A large fringing reef platform extends across the bay. Compared to other reefs around Magnetic Island, Geoffrey Bay has a high percentage of subtidal hard coral cover, a high number of Drupella snail scars and a high incidence of other coral damage, mainly intertidal. Geoffrey Bay’s eastern end is a nursery area for several ray species: cowtail, shovelnose and whip. Blacktip shark pups regularly cruise at dusk.

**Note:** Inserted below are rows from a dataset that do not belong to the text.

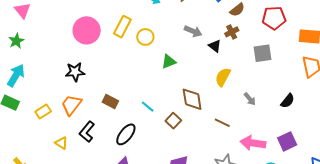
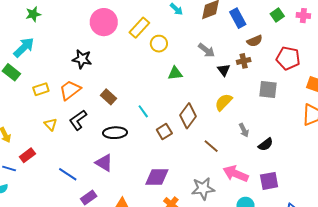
brown diamond: (192, 99) -> (188, 116), turned 30
black semicircle: (288, 101) -> (266, 144), moved
black ellipse: (126, 134) -> (115, 133), turned 35

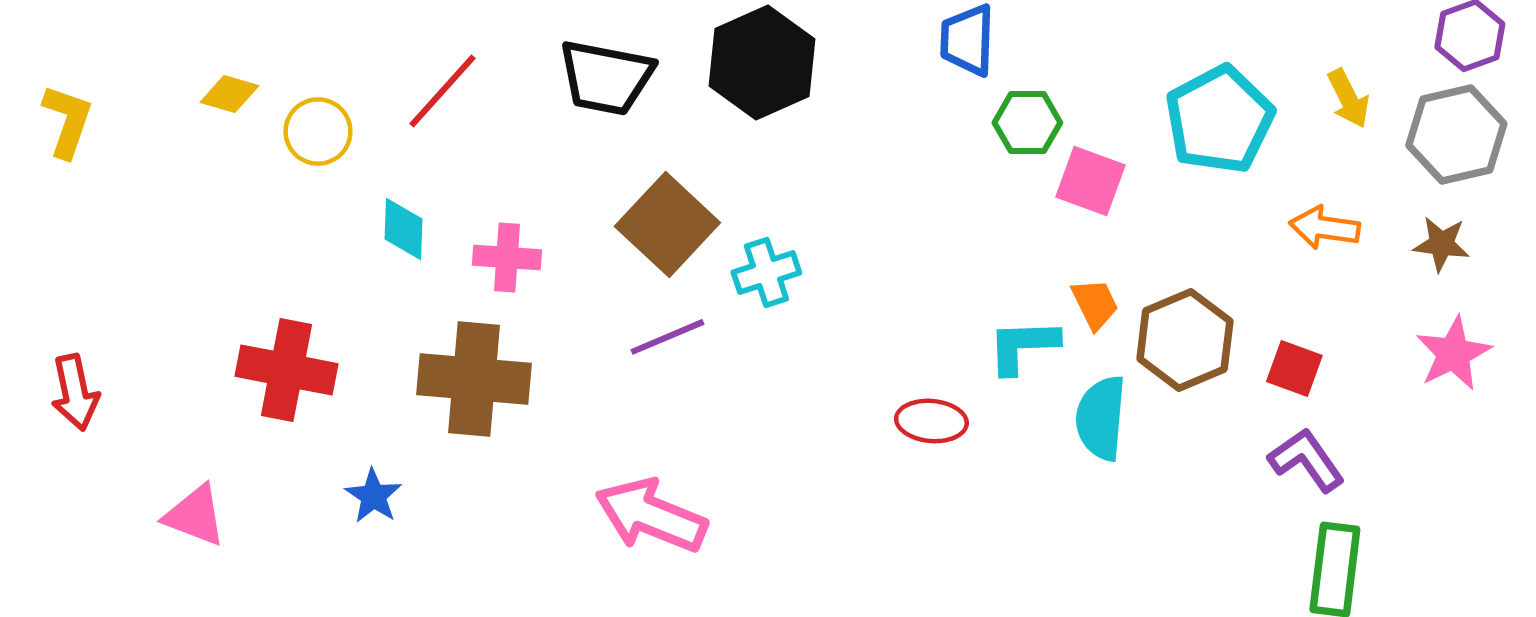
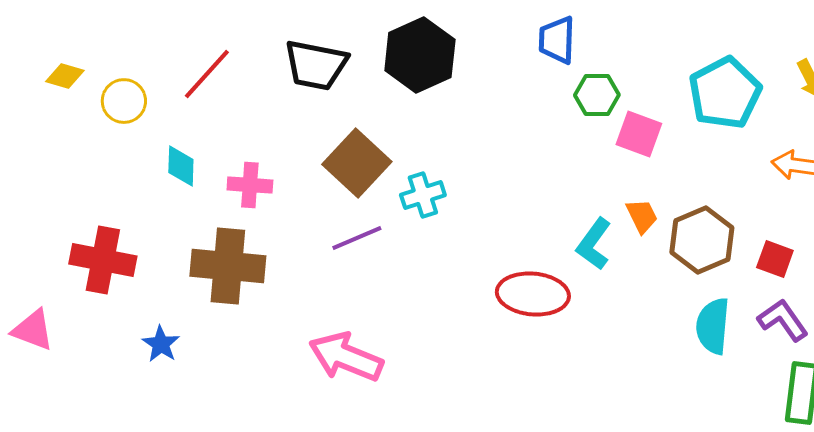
cyan L-shape: (1023, 346) -> (594, 244), turned -52
cyan semicircle: (1101, 418) -> (713, 326), moved
red ellipse: (931, 421) -> (533, 294), size x1.5
pink triangle: (195, 515) -> (33, 330), moved

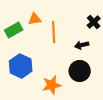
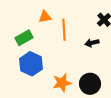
green rectangle: (14, 30) -> (24, 38), moved
black circle: (80, 71) -> (90, 84), moved

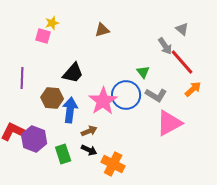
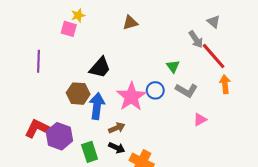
purple line: (22, 78) -> (39, 61), moved
orange arrow: (193, 89) -> (225, 84), turned -54
blue circle: (126, 95) -> (155, 90), size x0.6
pink triangle: (169, 123) -> (200, 120), size x0.5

(Photo: Staghorn corals exposed at very low tide, courtesy of Dr Carden Wallace.)
Discover the Geoffrey Bay Self Guided Snorkel Trail from the beach opposite the Arcadia Village Hotel.
The endangered giant clam species Tridacna gigas can be found in the Tourism Magnetic Island trail. You can pick up your Snorkel Guides at a number of local businesses.

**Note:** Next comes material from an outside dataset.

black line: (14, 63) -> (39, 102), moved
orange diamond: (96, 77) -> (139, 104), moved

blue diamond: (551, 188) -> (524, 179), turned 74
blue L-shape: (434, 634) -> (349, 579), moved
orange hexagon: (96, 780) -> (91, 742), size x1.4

> More information is available at: whatsonmagneticisland.com.au
Coral Spawning Discovered
In 1981 Geoffrey Bay is where scientists discovered that many coral species reproduce on the same few nights each year. The discovery revolutionised coral research.
> READ: Mass Spawning in Tropical Reef Corals
by Harrison, Babcock, Oliver, Wallace and Willis JCU. Published in Science, Vol 223, 1984
> READ: Synchronous Spawnings of 105 Scleractionian Coral Species on The Great Barrier Reef
by Babcok, Bull, Harrions, Heyward, Oliver, Wallace and Willis. Published in Marine Biology 90, 379-394, 1986.

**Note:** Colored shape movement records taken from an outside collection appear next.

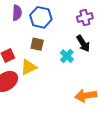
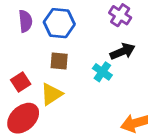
purple cross: (85, 17) -> (120, 15), turned -35
black arrow: (83, 43) -> (123, 51), turned -72

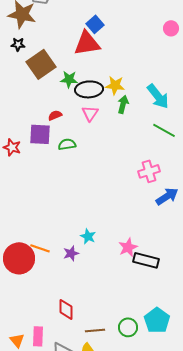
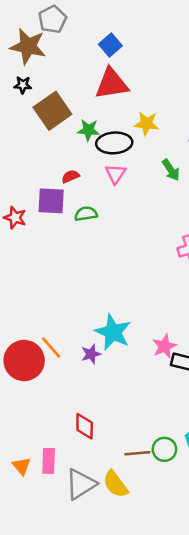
blue square: (95, 24) -> (110, 45), moved
yellow star: (115, 85) -> (146, 124), moved
green arrow: (123, 104) -> (171, 170), moved, turned 132
cyan star: (88, 236) -> (113, 332), size x1.8
orange line: (40, 248) -> (51, 348), turned 30
brown line: (95, 330) -> (137, 453), moved

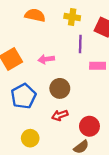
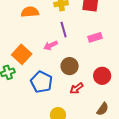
purple line: (80, 44) -> (64, 30), moved
red circle: (89, 126) -> (102, 76), moved

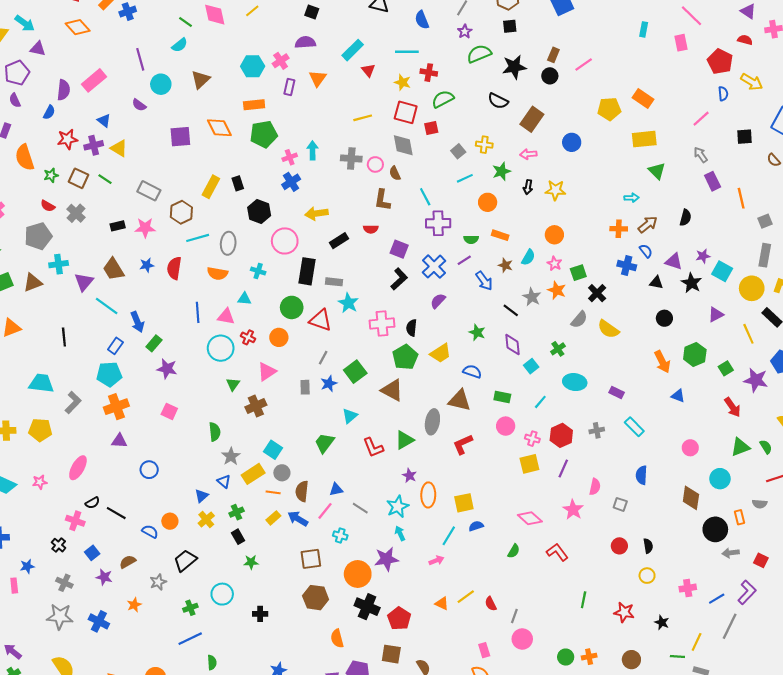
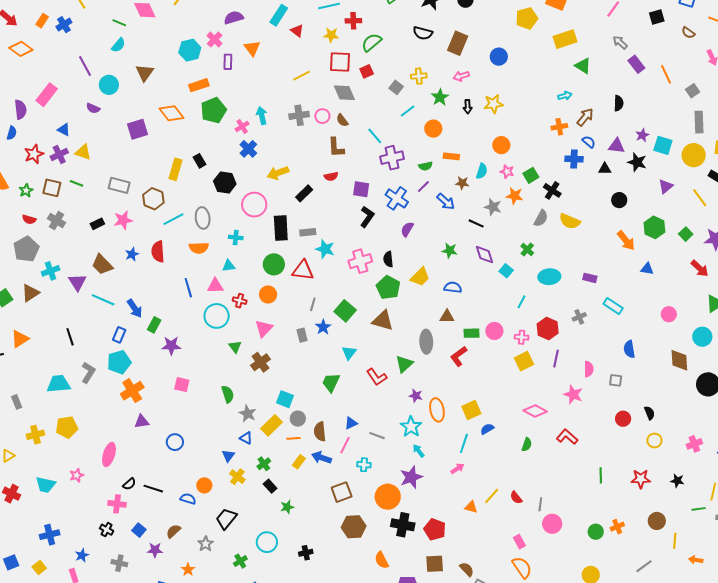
green rectangle: (502, 397) -> (472, 333), moved
brown triangle: (460, 400) -> (447, 317), size x0.7
gray L-shape: (73, 402) -> (88, 373), moved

> WATCH: Mass Coral Spawning Discovery, ABC Quantum 1992. (Video)
These reefs were the site of a momentous discovery in coral reef science – the mass spawning of numerous coral species on just a few nights each year.
This discovery changed forever some of the major concepts in coral reef biology and made possible whole new approaches to field and laboratory research.
Following the discovery (reported in the journal Science in 1984) scientists from around the world have come to Magnetic Island in October-November to study coral spawning and associated topics.
The research has given us greater understanding of how corals respond to damage caused by climate change, coral bleaching, cyclones and predator outbreaks on the Great Barrier Reef, and insights into better care and management of our reefs.
The discovery of mass coral spawning, and 10 years of subsequent research, were awarded the prestigious Eureka Prize for Environmental Science in 1992. Eureka Citation 1992 “Awarded for one of the most exciting discoveries made in coral reef biology, an annually synchronised spawning activity on the Great Barrier Reef of more than 100 species of coral, a sexual synchronisation which is unknown in any other part of the Animal Kingdom”.
Today, Magnetic Island has a place in the history of coral reef research worldwide and its reefs continue to provide inspiration and a training ground for students.
More than 250 scientific papers have been published, stemming from the discovery of mass coral spawning.